La elección de un técnico local es fundamental, ya que conocen perfectamente la normativa específica de Andalucía y las características constructivas típicas de la comarca de la Subbética. El técnico es el responsable de realizar la inspección al inmueble de forma presencial, requisito indispensable para que el certificado tenga validez legal ante cualquier inspección de la administración o reclamación del comprador/inquilino.
Rute presenta un parque inmobiliario diverso, donde conviven viviendas tradicionales del casco histórico con promociones más recientes. Debido a la antigüedad de gran parte de sus 6.019 inmuebles, la calificación más común suele situarse entre las letras E y G. Las construcciones anteriores al año 1980 carecen generalmente de aislamiento en cámaras, lo que penaliza la nota final en una zona climática D3, donde la demanda de calefacción en invierno es significativa.
Para mejorar la letra del certificado en Rute, las intervenciones más efectivas suelen ser el cambio de ventanas por modelos con rotura de puente térmico y vidrios bajo emisivos, así como la sustitución de calderas antiguas por sistemas de aerotermia o biomasa, muy comunes en la zona debido a la disponibilidad de hueso de aceituna. Un piso construido después de 2007, bajo el Código Técnico de la Edificación, suele alcanzar una letra C o D sin dificultad.
El marco legal que regula el certificado de eficiencia energética es el Real Decreto 390/2021 a nivel nacional. En el ámbito autonómico, la gestión corresponde a la Junta de Andalucía a través del Registro de Certificados Energéticos andaluz, integrado en el Portal de la Eficiencia Energética de Andalucía (PUEE). Es obligatorio que el certificado esté debidamente inscrito en este registro oficial para que la etiqueta tenga validez legal.
La etiqueta entregada tras el registro tiene una validez de 10 años, excepto cuando la calificación obtenida es una G, en cuyo caso la validez se reduce a 5 años. Fuentes oficiales como el Ministerio para la Transición Ecológica y el Reto Demográfico y el IDAE subrayan la importancia de este documento como parte de la estrategia nacional para la descarbonización del parque edificado. Nosotros nos encargamos de toda la comunicación con la administración andaluza para que el cliente reciba el documento definitivo listo para su uso.

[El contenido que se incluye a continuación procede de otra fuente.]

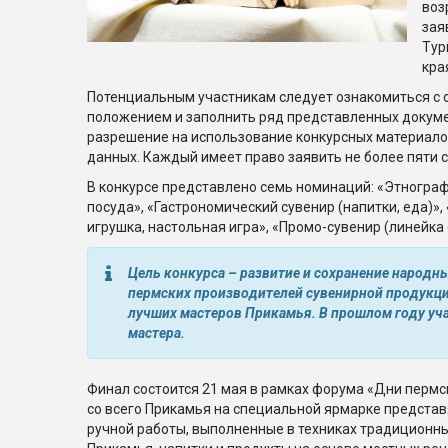
воз
зая
Тур
края
Потенциальным участникам следует ознакомиться с 
положением и заполнить ряд представленных документ
разрешение на использование конкурсных материало
данных. Каждый имеет право заявить не более пяти 
В конкурсе представлено семь номинаций: «Этнограф
посуда», «Гастрономический сувенир (напитки, еда)»,
игрушка, настольная игра», «Промо-сувенир (линейка 
Цель конкурса – развитие и сохранение народ
пермских производителей сувенирной продукц
лучших мастеров Прикамья. В прошлом году уч
мастера.
Финал состоится 21 мая в рамках форума «Дни пермск
со всего Прикамья на специальной ярмарке предста
ручной работы, выполненные в техниках традицион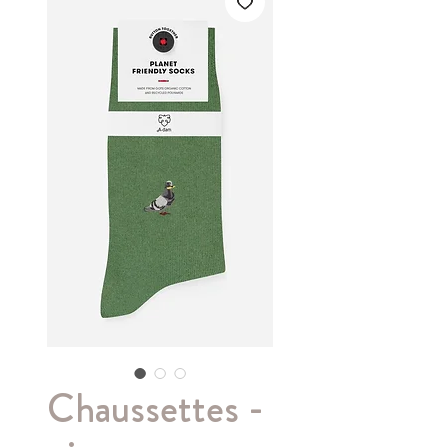
Chaussettes -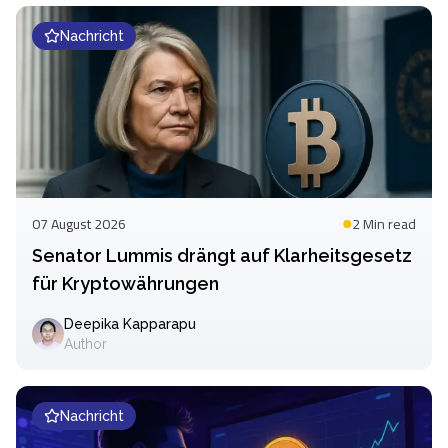
Nachricht
07 August 2026
2 Min
read
Senator Lummis drängt auf Klarheitsgesetz
für Kryptowährungen
Deepika Kapparapu
Author
Nachricht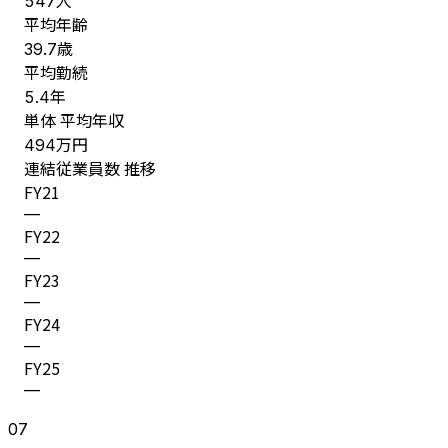
547
平均年齢
歳
39.7
平均勤続
年
5.4
単体 平均年収
万円
494
連結従業員数 推移
FY
21
—
FY
22
—
FY
23
—
FY
24
—
FY
25
—
07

La carencia del certificado energético en operaciones de compraventa o alquiler en Rute puede acarrear sanciones económicas considerables según la Ley 8/2013 de rehabilitación, regeneración y renovación urbanas. Las multas se dividen en tres categorías:
- Leves (300€ a 600€): Por anunciar la venta o alquiler sin mencionar la calificación energética o no renovar un certificado caducado.
- Graves (601€ a 1.000€): Por vender o alquilar sin entregar el certificado original al comprador o arrendatario.

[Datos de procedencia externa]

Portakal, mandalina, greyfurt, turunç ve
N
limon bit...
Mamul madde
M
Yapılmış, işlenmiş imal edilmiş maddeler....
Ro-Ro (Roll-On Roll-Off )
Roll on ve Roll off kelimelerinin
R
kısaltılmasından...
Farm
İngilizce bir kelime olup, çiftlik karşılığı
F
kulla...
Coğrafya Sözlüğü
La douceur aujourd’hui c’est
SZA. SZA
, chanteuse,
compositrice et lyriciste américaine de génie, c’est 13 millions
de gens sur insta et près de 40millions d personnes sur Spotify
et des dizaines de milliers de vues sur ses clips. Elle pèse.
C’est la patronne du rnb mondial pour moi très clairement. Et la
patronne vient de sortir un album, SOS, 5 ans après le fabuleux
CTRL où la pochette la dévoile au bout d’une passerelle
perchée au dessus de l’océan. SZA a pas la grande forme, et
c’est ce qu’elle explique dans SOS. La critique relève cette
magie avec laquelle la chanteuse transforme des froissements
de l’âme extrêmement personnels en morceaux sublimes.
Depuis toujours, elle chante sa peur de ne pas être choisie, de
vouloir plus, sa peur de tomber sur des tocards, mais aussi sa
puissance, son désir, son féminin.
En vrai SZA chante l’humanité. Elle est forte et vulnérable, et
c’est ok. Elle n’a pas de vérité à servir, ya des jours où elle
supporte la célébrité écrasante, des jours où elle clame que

- Muy graves (1.001€ a 6.000€): Por falsear el resultado del certificado o actuar como técnico certificador sin serlo.
En Rute, el control es especialmente estricto en los portales inmobiliarios online, donde la falta de la etiqueta puede bloquear el anuncio. Además, el notario exigirá el certificado original y el justificante de registro para autorizar la escritura de compraventa.

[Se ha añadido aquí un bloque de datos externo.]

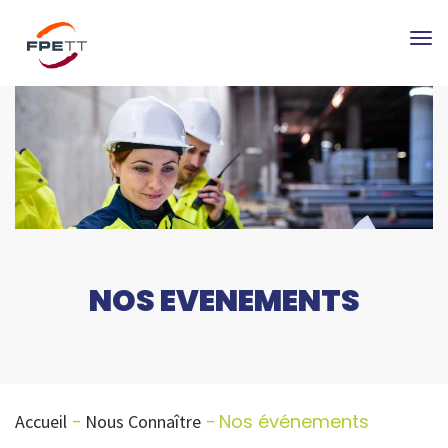
Tog
nav
NOS EVENEMENTS
Nos événements
Accueil
Nous Connaître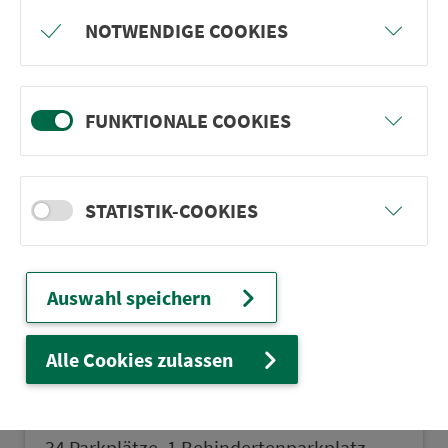
NOTWENDIGE COOKIES
Eggolsheim
FUNKTIONALE COOKIES
46 Parkplätze, 6 Behindertenparkplätze
STATISTIK-COOKIES
Eibach
25 Parkplätze
Auswahl speichern
Alle Cookies zulassen
Ellingen
34 Parkplätze, 1 Behindertenpark­platz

Además del certificado energético, los propietarios en Rute pueden requerir otros documentos técnicos según la antigüedad de su edificio. Si la construcción tiene más de 50 años, es obligatoria la realización del Informe de Evaluación del Edificio (IEE), que incluye la Inspección Técnica de Edificios (ITE). Aunque en Andalucía no se exige cédula de habitabilidad como en otras comunidades, el certificado energético es el documento base para solicitar subvenciones de rehabilitación energética de los fondos Next Generation, que pueden cubrir hasta el 80% de la inversión en mejora de fachadas y cubiertas.